### Required action:
Compute how many lines in the data below hold the word "Διπλής", then report that number with nothing else.

### Records provided:
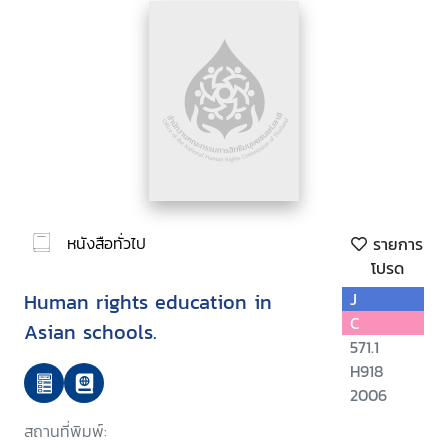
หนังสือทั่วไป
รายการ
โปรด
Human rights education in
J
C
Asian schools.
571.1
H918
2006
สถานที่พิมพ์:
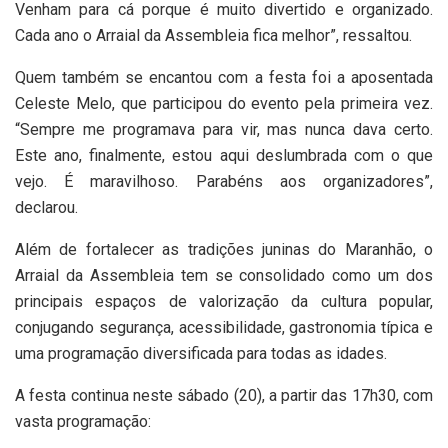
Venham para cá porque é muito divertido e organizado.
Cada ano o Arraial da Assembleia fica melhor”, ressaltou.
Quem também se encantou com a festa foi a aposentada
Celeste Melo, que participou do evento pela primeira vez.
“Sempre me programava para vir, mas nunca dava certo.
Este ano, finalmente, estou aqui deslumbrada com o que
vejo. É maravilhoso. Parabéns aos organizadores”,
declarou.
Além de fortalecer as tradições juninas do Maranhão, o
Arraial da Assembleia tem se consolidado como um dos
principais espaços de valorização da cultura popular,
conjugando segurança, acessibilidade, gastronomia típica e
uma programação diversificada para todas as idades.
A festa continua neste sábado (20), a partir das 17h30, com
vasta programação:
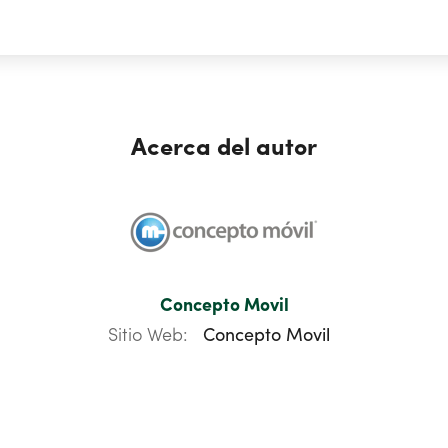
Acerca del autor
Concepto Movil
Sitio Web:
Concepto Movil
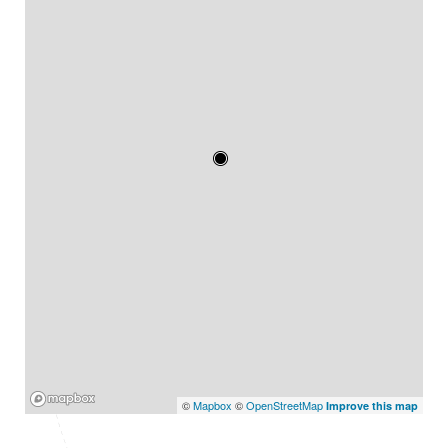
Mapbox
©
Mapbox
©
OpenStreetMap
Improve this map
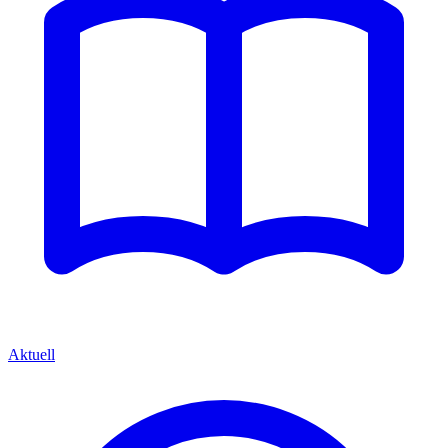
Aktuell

==

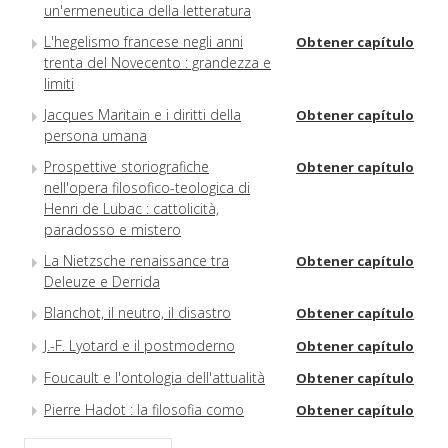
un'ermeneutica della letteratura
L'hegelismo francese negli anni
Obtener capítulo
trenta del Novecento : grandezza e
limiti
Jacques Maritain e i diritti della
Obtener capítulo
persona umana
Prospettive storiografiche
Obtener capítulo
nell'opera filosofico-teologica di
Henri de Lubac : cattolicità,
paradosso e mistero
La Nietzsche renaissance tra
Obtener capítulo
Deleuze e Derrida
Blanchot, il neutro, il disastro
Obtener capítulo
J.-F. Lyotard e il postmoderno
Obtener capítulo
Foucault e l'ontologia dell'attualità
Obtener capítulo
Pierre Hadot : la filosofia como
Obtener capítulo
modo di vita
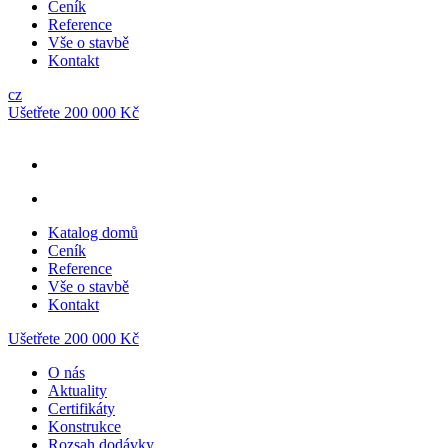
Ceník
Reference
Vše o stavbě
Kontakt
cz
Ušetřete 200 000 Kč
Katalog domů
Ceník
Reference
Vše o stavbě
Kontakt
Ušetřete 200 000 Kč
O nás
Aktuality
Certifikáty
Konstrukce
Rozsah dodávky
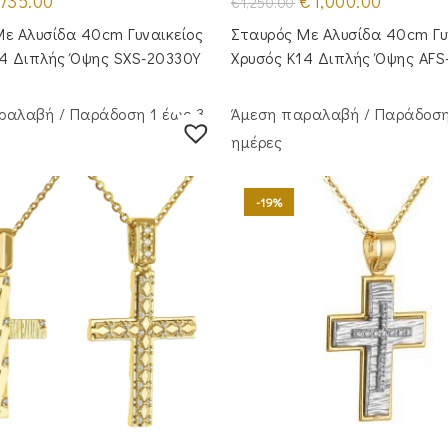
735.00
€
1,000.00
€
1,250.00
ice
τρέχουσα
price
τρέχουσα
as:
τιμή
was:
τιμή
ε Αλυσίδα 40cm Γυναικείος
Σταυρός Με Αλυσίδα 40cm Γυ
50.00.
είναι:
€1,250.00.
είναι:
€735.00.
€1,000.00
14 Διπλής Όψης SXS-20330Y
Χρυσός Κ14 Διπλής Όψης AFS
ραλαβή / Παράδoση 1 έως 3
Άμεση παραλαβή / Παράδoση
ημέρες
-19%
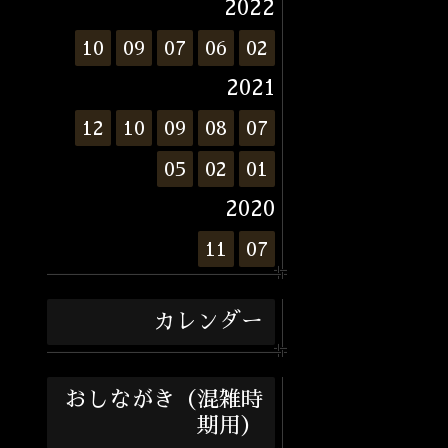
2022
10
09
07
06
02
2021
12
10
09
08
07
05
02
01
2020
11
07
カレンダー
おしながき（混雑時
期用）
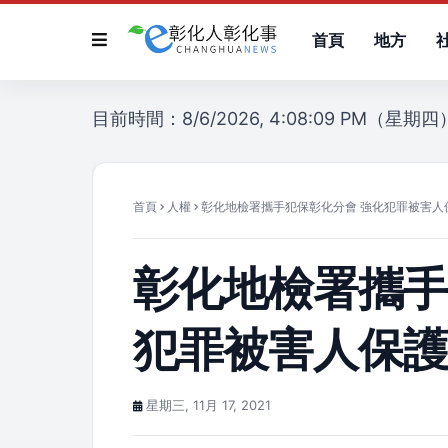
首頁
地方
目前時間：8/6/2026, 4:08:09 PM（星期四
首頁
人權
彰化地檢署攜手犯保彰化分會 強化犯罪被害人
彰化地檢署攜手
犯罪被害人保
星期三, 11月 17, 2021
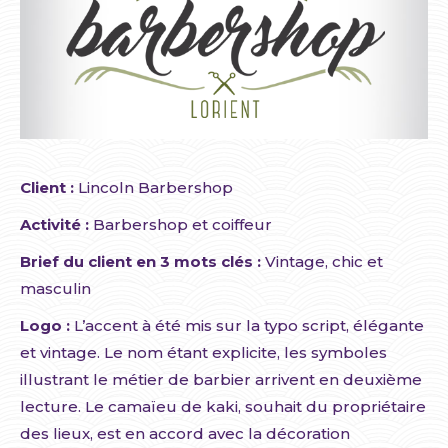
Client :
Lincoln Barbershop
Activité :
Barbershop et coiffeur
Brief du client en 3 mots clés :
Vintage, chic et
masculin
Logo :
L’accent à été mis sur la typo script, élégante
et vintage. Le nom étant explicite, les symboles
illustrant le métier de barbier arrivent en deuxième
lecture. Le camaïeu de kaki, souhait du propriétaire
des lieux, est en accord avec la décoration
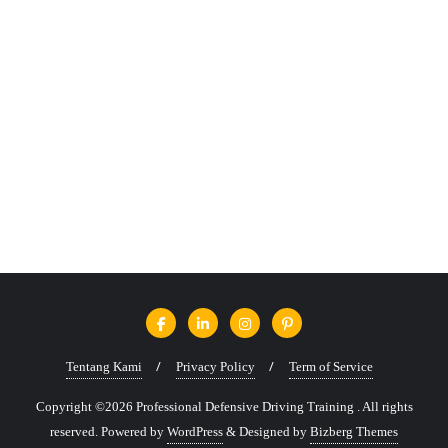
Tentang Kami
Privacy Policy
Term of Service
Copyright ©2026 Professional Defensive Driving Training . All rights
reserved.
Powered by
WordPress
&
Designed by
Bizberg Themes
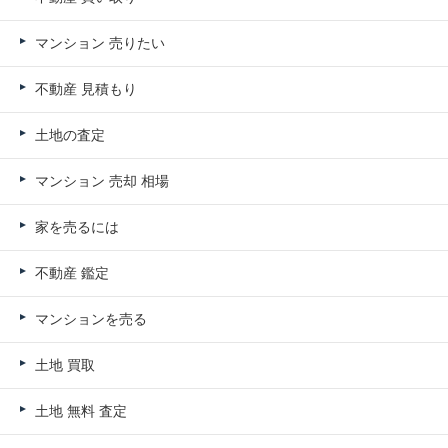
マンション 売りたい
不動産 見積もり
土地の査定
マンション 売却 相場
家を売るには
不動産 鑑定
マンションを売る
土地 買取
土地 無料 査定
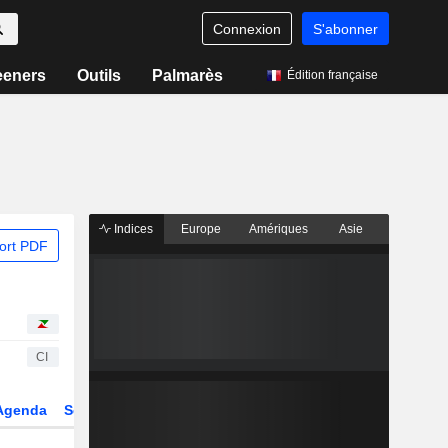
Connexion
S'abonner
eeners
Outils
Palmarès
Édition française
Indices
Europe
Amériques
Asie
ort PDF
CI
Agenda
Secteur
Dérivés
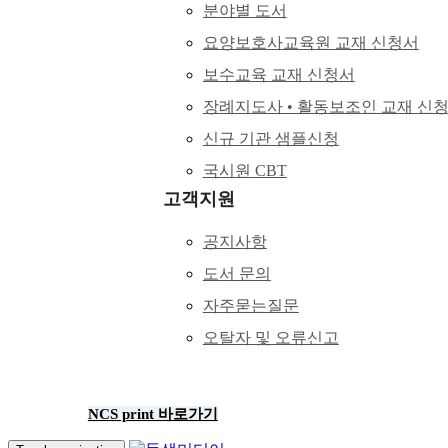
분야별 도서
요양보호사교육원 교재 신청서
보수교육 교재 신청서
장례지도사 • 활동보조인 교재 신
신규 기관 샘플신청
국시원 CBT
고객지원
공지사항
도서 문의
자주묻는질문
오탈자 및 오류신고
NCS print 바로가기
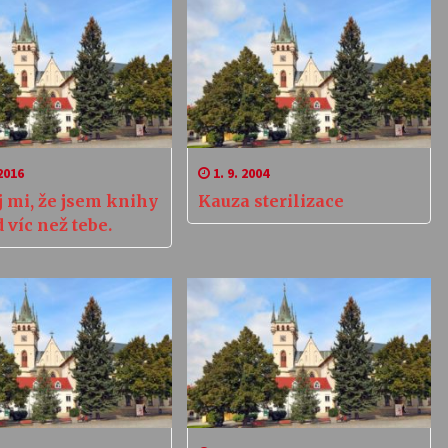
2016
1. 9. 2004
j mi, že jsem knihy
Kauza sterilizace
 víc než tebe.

---

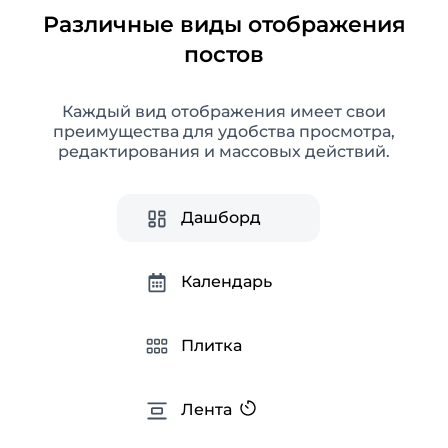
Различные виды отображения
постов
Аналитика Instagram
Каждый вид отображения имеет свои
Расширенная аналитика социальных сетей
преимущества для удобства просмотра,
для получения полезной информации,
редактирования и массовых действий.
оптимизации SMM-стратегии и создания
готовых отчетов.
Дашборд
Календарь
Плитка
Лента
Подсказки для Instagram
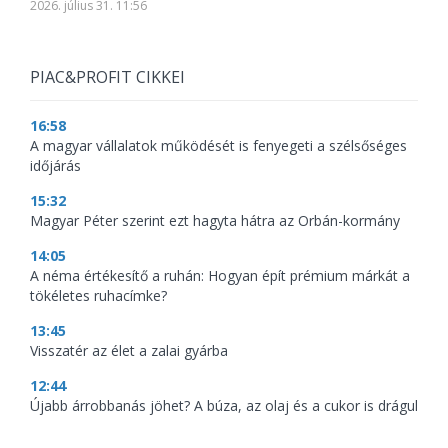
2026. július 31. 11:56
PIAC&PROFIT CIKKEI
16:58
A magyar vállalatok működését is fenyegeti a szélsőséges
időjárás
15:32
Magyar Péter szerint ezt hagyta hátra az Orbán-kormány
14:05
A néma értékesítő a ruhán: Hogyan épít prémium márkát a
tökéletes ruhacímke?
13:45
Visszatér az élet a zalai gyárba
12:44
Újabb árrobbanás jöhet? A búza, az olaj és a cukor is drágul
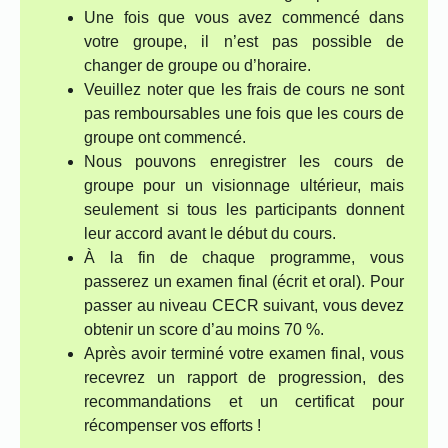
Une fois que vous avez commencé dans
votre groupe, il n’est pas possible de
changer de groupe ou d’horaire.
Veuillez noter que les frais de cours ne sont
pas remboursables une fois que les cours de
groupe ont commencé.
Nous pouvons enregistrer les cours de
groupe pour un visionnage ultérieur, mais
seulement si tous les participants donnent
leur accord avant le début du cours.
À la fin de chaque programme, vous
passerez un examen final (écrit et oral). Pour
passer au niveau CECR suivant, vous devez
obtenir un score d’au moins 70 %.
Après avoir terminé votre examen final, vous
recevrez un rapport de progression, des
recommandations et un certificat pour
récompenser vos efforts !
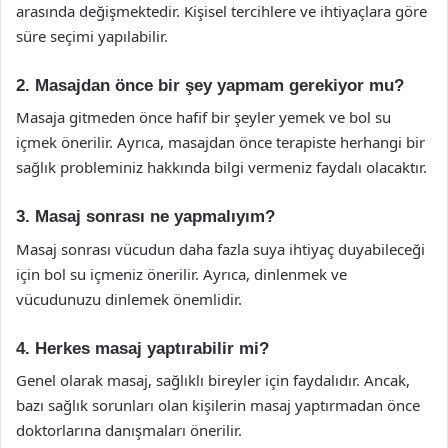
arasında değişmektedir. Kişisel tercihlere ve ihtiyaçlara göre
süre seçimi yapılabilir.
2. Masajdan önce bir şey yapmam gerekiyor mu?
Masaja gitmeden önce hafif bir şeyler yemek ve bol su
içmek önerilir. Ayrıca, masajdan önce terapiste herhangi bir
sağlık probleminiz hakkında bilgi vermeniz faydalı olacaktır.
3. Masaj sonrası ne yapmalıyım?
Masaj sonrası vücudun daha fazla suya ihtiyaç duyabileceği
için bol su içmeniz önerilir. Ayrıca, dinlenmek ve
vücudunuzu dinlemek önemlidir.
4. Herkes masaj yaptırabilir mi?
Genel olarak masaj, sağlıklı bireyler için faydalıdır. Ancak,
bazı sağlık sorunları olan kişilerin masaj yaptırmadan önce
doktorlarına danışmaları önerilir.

### Solution:
2